My contract with WESH-TV wasn’t renewed. It was nothing I did wrong; the station is simply going in another direction. My last day at the station is today, which means my last day as a journalist may be today as well.

I have lived the reporter’s life since 2006. I’ve missed birthday celebrations, worked on holidays and skipped social outings to cover events that didn’t let out until midnight. Pick a time of day, and chances are I’ve been inside a newsroom, hunched over a computer, trying to craft the perfect sentence for a story that fewer than 100 people would read.
And I’ve loved every minute of it.

I am going to miss walking into the newsroom in the morning and not knowing where it may take me by the end of the night. I’m going to miss the tight deadlines, the bonds formed among fellow journalists and the feeling that my words and my videos could change someone’s life.
I won’t miss the coffee. Newsrooms have the worst coffee.

I could probably find a job as a reporter somewhere, either in Orlando or at some other news outlet somewhere in the country. And because I can’t foretell the future, that may happen. But there comes a time when it’s OK to walk away from a career. Being a reporter doesn’t define me. I also collect records, ride bicycles, drink Pabst Blue Ribbon, watch horror movies and enjoy watching birds.

Journalism is just a job.

I owe my entire career to a woman who looked past the typos on my first cover letter and hired me anyway. Her name is Jessie Thompson, my first editor at The News & Advance in Lynchburg, Virginia. Without her, I wouldn’t have had so much fun these past 10 years. How many other careers let you drink wine with pagans, interview handicapped pigs named Chris P. Bacon, eat fried turtle, star in a rap video, ride in a hot-air balloon shaped like a beer bottle, throw out the first pitch at a Spring Training game and strut around a nudist resort?

But I’ve also seen a lot of tragedy. I’ve written countless obituaries, talked to the families of murder victims and witnessed how communities react to mass shootings.
In the midst of so much death, there has always been good. Every community is filled with kind, hardworking people trying to make their corner of the world a better place. I’ve made it my mission to tell their stories. We need more local journalists doing that on television, in print and online.

The constant coverage of shootings, car accidents, sex crimes and mayhem is sometimes too much. It shouldn’t be ignored by local media outlets, because that stuff is important, but it leaves an incomplete picture of any single place. It’s wrong to think that news must be negative to be news. A profile on a unique person, the opening of new business or a feature on a local nonprofit is still news. Just because it doesn’t bleed doesn’t mean it can’t lead.

Readers and viewers must do their part, too. Stop clicking on every mugshot and every weird crime story on Facebook and Twitter. Don’t comment. Don’t share it. Demand better.
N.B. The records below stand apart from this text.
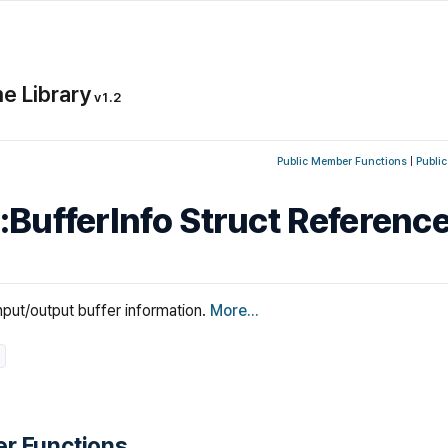
e Library
v1.2
Public Member Functions
|
Public
::BufferInfo Struct Referenc
nput/output buffer information.
More...
r Functions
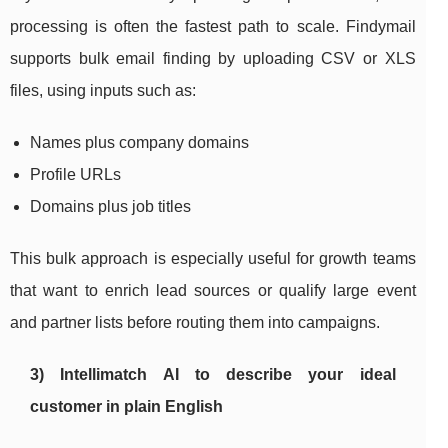
processing is often the fastest path to scale. Findymail
supports bulk email finding by uploading CSV or XLS
files, using inputs such as:
Names plus company domains
Profile URLs
Domains plus job titles
This bulk approach is especially useful for growth teams
that want to enrich lead sources or qualify large event
and partner lists before routing them into campaigns.
3) Intellimatch AI to describe your ideal
customer in plain English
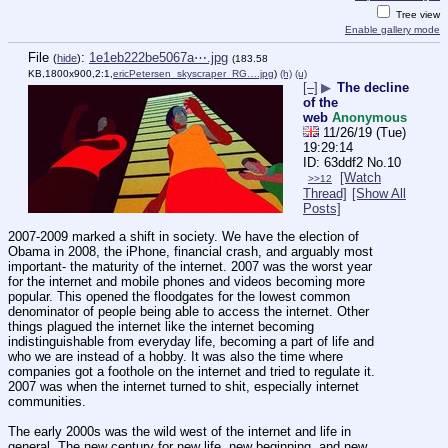
Tree view
Enable gallery mode
File
:
1e1eb222be5067a⋯.jpg
(
hide
)
(183.58
KB,1800x900,2:1,
ericPetersen_skyscraper_RG….jpg
)
(h)
(u)
[–]
▶
The decline
of the
web
Anonymous
11/26/19 (Tue)
19:29:14
63ddf2
No.
10
[Watch
>>12
Thread]
[Show All
Posts]
2007-2009 marked a shift in society. We have the election of 
Obama in 2008, the iPhone, financial crash, and arguably most 
important- the maturity of the internet. 2007 was the worst year 
for the internet and mobile phones and videos becoming more 
popular. This opened the floodgates for the lowest common 
denominator of people being able to access the internet. Other 
things plagued the internet like the internet becoming 
indistinguishable from everyday life, becoming a part of life and 
who we are instead of a hobby. It was also the time where 
companies got a foothole on the internet and tried to regulate it. 
2007 was when the internet turned to shit, especially internet 
communities.
The early 2000s was the wild west of the internet and life in 
general. The new century for new life, new beginning, and new 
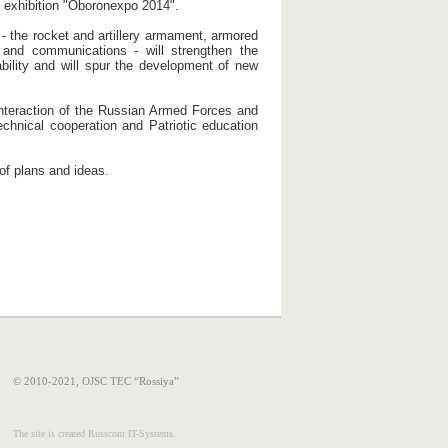
 exhibition "Oboronexpo 2014".
 - the rocket and artillery armament, armored
 and communications - will strengthen the
pability and will spur the development of new
 interaction of the Russian Armed Forces and
technical cooperation and Patriotic education
of plans and ideas.
© 2010-2021, OJSC TEC “Rossiya”
The site is created Russcom IT-Systems.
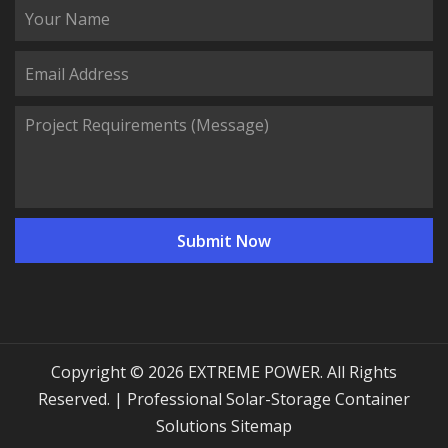
Copyright © 2026 EXTREME POWER. All Rights
Reserved. | Professional Solar-Storage Container
Solutions
Sitemap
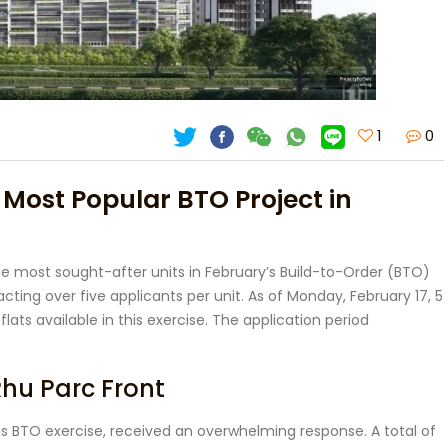
1
0
 Most Popular BTO Project in
 most sought-after units in February’s Build-to-Order (BTO)
acting over five applicants per unit. As of Monday, February 17, 5
flats available in this exercise. The application period
hu Parc Front
his BTO exercise, received an overwhelming response. A total of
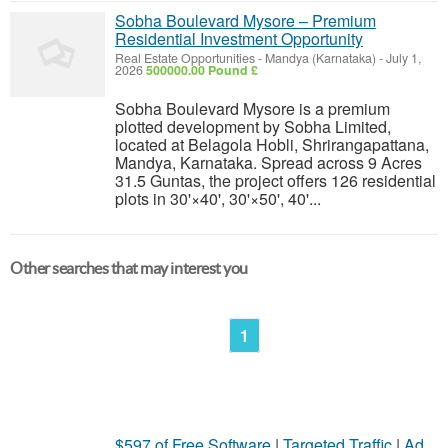
Sobha Boulevard Mysore – Premium
Residential Investment Opportunity
Real Estate Opportunities
-
Mandya (Karnataka)
-
July 1,
2026
500000.00 Pound £
Sobha Boulevard Mysore is a premium
plotted development by Sobha Limited,
located at Belagola Hobli, Shrirangapattana,
Mandya, Karnataka. Spread across 9 Acres
31.5 Guntas, the project offers 126 residential
plots in 30'×40', 30'×50', 40'...
Other searches that may interest you
1
$597 of Free Software
|
Targeted Traffic
|
Ad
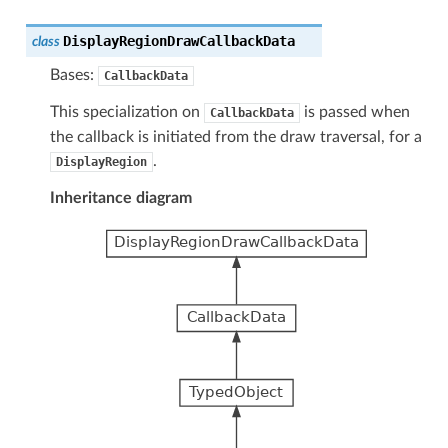
DisplayRegionDrawCallbackData
class
Bases:
CallbackData
This specialization on
is passed when
CallbackData
the callback is initiated from the draw traversal, for a
.
DisplayRegion
Inheritance diagram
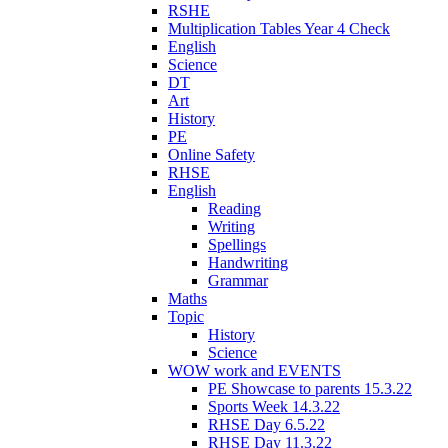
RSHE
Multiplication Tables Year 4 Check
English
Science
DT
Art
History
PE
Online Safety
RHSE
English
Reading
Writing
Spellings
Handwriting
Grammar
Maths
Topic
History
Science
WOW work and EVENTS
PE Showcase to parents 15.3.22
Sports Week 14.3.22
RHSE Day 6.5.22
RHSE Day 11.3.22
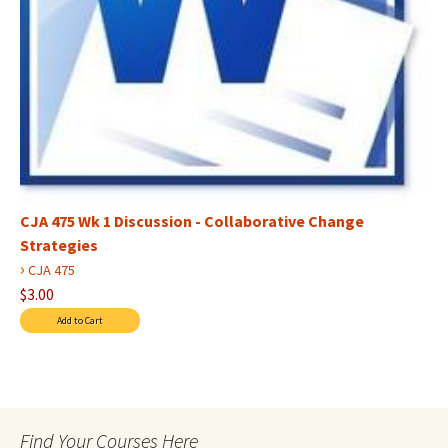
CJA 475 Wk 1 Discussion - Collaborative Change
Strategies
›
CJA 475
$3.00
Find Your Courses Here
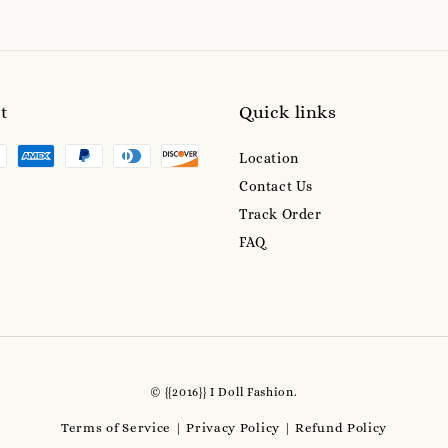
t
Quick links
Location
Contact Us
Track Order
FAQ
© {{2016}} I Doll Fashion.
Terms of Service
Privacy Policy
Refund Policy
|
|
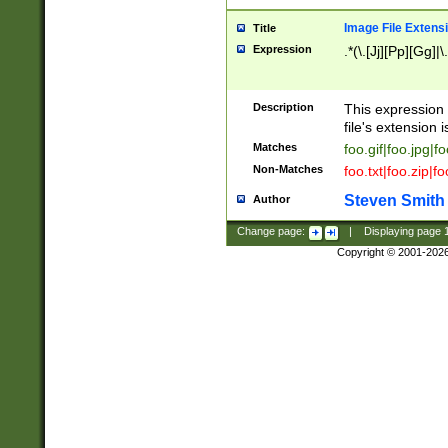
Image File Extens
Title
Expression
.*(\.[Jj][Pp][Gg]|
Description
This expression 
file's extension i
Matches
foo.gif|foo.jpg|f
Non-Matches
foo.txt|foo.zip|f
Steven Smith
Author
Change page:
|
Displaying page
Copyright © 2001-202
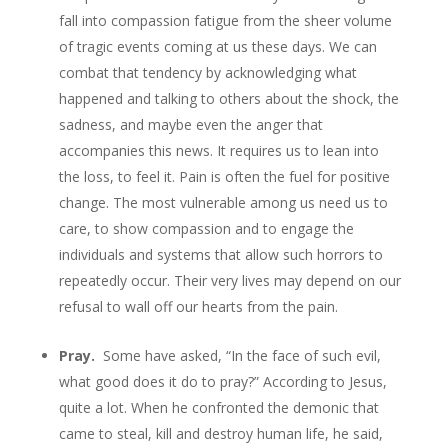
fall into compassion fatigue from the sheer volume
of tragic events coming at us these days. We can
combat that tendency by acknowledging what
happened and talking to others about the shock, the
sadness, and maybe even the anger that
accompanies this news. It requires us to lean into
the loss, to feel it. Pain is often the fuel for positive
change. The most vulnerable among us need us to
care, to show compassion and to engage the
individuals and systems that allow such horrors to
repeatedly occur. Their very lives may depend on our
refusal to wall off our hearts from the pain.
Pray.
Some have asked, “In the face of such evil,
what good does it do to pray?” According to Jesus,
quite a lot. When he confronted the demonic that
came to steal, kill and destroy human life, he said,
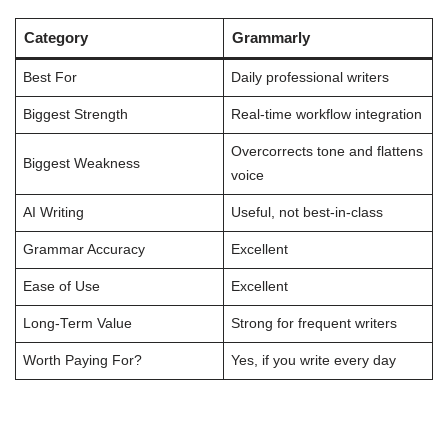
Category
Grammarly
Best For
Daily professional writers
Biggest Strength
Real-time workflow integration
Overcorrects tone and flattens
Biggest Weakness
voice
AI Writing
Useful, not best-in-class
Grammar Accuracy
Excellent
Ease of Use
Excellent
Long-Term Value
Strong for frequent writers
Worth Paying For?
Yes, if you write every day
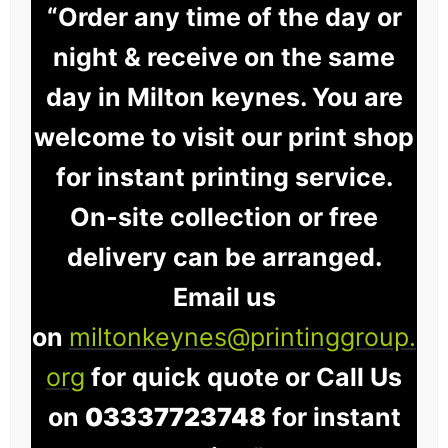
“Order any time of the day or
night & receive on the same
day in Milton keynes. You are
welcome to visit our print shop
for instant printing service.
On-site collection or free
delivery can be arranged.
Email us
on
miltonkeynes@printinggroup.
org
for quick quote or Call Us
on
03337723748
for instant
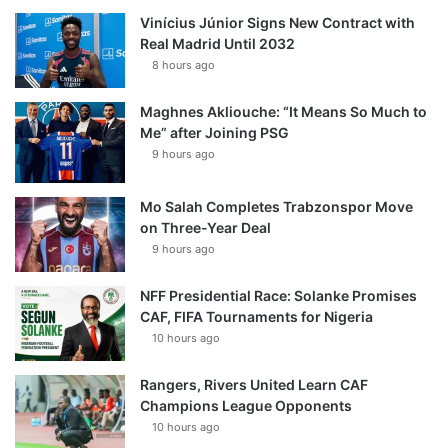
Vinícius Júnior Signs New Contract with
Real Madrid Until 2032
8 hours ago
Maghnes Akliouche: “It Means So Much to
Me” after Joining PSG
9 hours ago
Mo Salah Completes Trabzonspor Move
on Three-Year Deal
9 hours ago
NFF Presidential Race: Solanke Promises
CAF, FIFA Tournaments for Nigeria
10 hours ago
Rangers, Rivers United Learn CAF
Champions League Opponents
10 hours ago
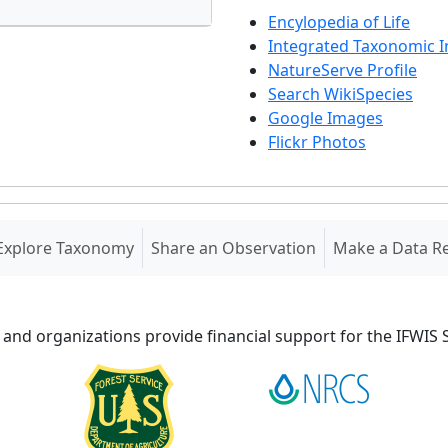
Encylopedia of Life
Integrated Taxonomic 
NatureServe Profile
Search WikiSpecies
Google Images
Flickr Photos
Explore Taxonomy
Share an Observation
Make a Data R
 and organizations provide financial support for the IFWI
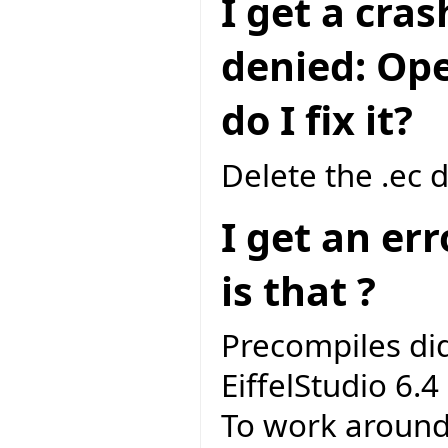
I get a cra
denied: Ope
do I fix it?
Delete the .ec 
I get an er
is that ?
Precompiles di
EiffelStudio 6.4 
To work around 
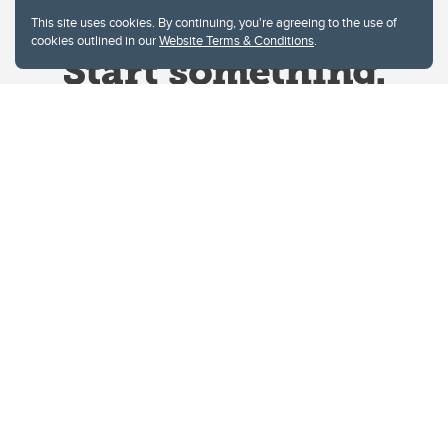
This site uses cookies. By continuing, you're agreeing to the use of
cookies outlined in our
Website Terms & Conditions
.
Website Terms & Conditions
Privacy Policy
Website feedback
University of Calgary
2500 University Drive NW
Calgary Alberta
T2N 1N4
CANADA
Copyright © 2026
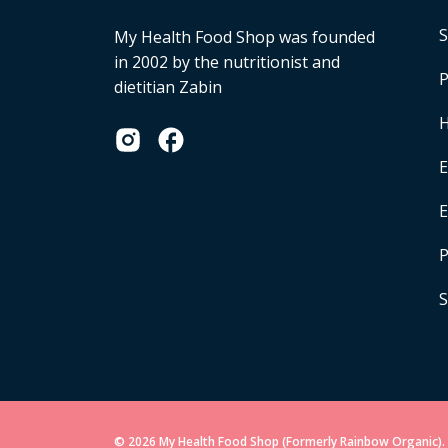
S
My Health Food Shop was founded
in 2002 by the nutritionist and
P
dietitian Zabin
H
E
P
S
© 2026 My Health Food Shop (Formerly Rainbow Organic). 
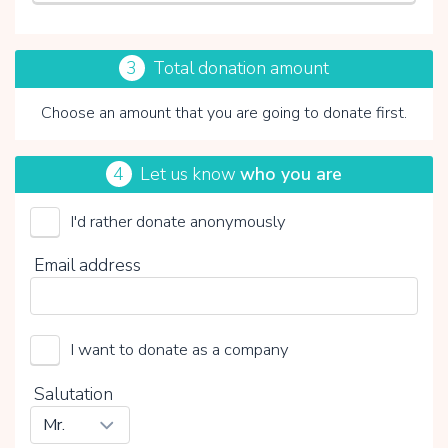
3
Total donation amount
Choose an amount that you are going to donate first.
4
Let us know
who you are
I'd rather donate anonymously
By clicking on V you choose whether or not to make a
Email address
voluntary contribution:
I want to donate as a company
Salutation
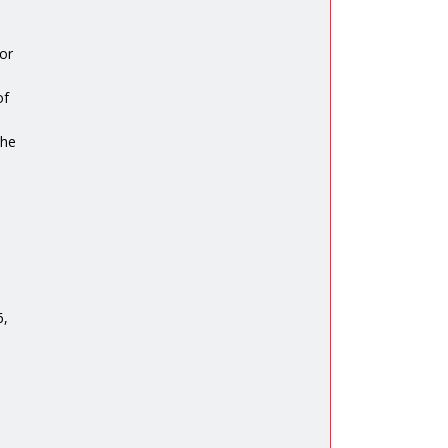
or
of
the
6,
n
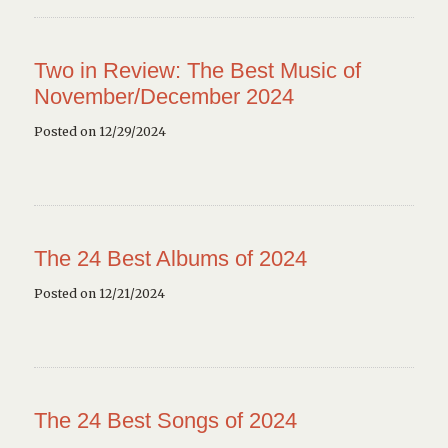
Two in Review: The Best Music of
November/December 2024
Posted on 12/29/2024
The 24 Best Albums of 2024
Posted on 12/21/2024
The 24 Best Songs of 2024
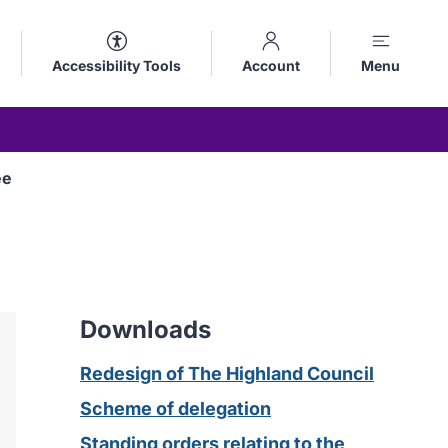
Accessibility Tools
Account
Menu
ee
Downloads
Redesign of The Highland Council
Scheme of delegation
Standing orders relating to the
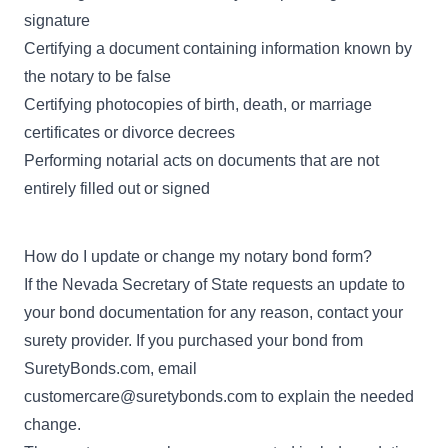
signature
Certifying a document containing information known by
the notary to be false
Certifying photocopies of birth, death, or marriage
certificates or divorce decrees
Performing notarial acts on documents that are not
entirely filled out or signed
How do I update or change my notary bond form?
If the Nevada Secretary of State requests an update to
your bond documentation for any reason, contact your
surety provider. If you purchased your bond from
SuretyBonds.com, email
customercare@suretybonds.com
to explain the needed
change.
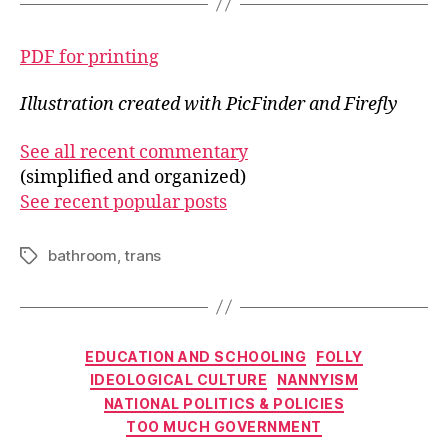
PDF for printing
Illustration created with PicFinder and Firefly
See all recent commentary
(simplified and organized)
See recent popular posts
bathroom
,
trans
Tags
Categories
EDUCATION AND SCHOOLING
FOLLY
IDEOLOGICAL CULTURE
NANNYISM
NATIONAL POLITICS & POLICIES
TOO MUCH GOVERNMENT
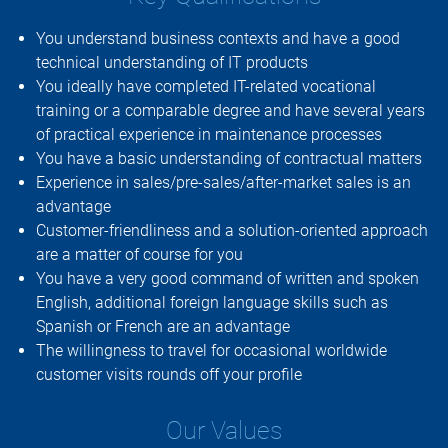
You understand business contexts and have a good
technical understanding of IT products
You ideally have completed IT-related vocational
training or a comparable degree and have several years
of practical experience in maintenance processes
You have a basic understanding of contractual matters
Experience in sales/pre-sales/after-market sales is an
advantage
Customer-friendliness and a solution-oriented approach
are a matter of course for you
You have a very good command of written and spoken
English, additional foreign language skills such as
Spanish or French are an advantage
The willingness to travel for occasional worldwide
customer visits rounds off your profile
Our Values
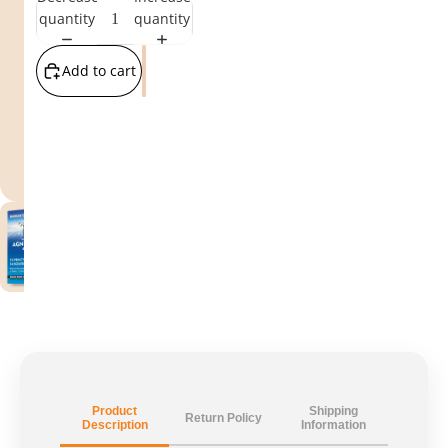
quantity
quantity
Add to cart
Product
Shipping
Return Policy
Description
Information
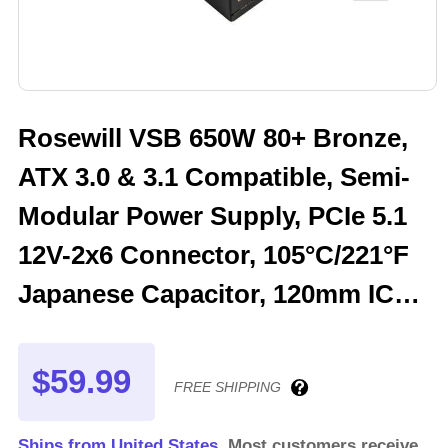
Rosewill VSB 650W 80+ Bronze,
ATX 3.0 & 3.1 Compatible, Semi-
Modular Power Supply, PCIe 5.1
12V-2x6 Connector, 105°C/221°F
Japanese Capacitor, 120mm ICB
Silent Fan - 5 Year Warranty -
VSB650
$59.99
FREE SHIPPING
Ships from United States.
Most customers receive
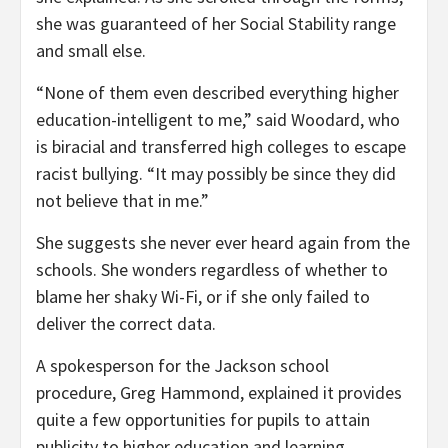
she was guaranteed of her Social Stability range
and small else.
“None of them even described everything higher
education-intelligent to me,” said Woodard, who
is biracial and transferred high colleges to escape
racist bullying. “It may possibly be since they did
not believe that in me.”
She suggests she never ever heard again from the
schools. She wonders regardless of whether to
blame her shaky Wi-Fi, or if she only failed to
deliver the correct data.
A spokesperson for the Jackson school
procedure, Greg Hammond, explained it provides
quite a few opportunities for pupils to attain
publicity to higher education and learning,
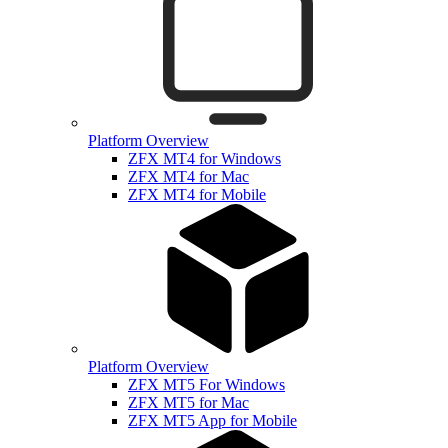
Platform Overview
ZFX MT4 for Windows
ZFX MT4 for Mac
ZFX MT4 for Mobile
Platform Overview
ZFX MT5 For Windows
ZFX MT5 for Mac
ZFX MT5 App for Mobile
Demand that your local journalists work for their stories and report on things that have real meaning in your town, city and region. Make reporters earn your trust. Force them to think about what they calling “news.” Recognize them when they do well, and hold them accountable when they can do better.

And the only way to do that is to watch the local news and subscribe to the local newspaper. Journalists don’t work for free.

I have no idea what I’ll do in my next career, but I hope to continue telling stories. It’s what I’m good at.

I’ve never been one to focus on the negative, so I won’t. Thanks for reading. Thanks for watching. Thanks for inviting me into your lives. Thanks for an amazing 10 years.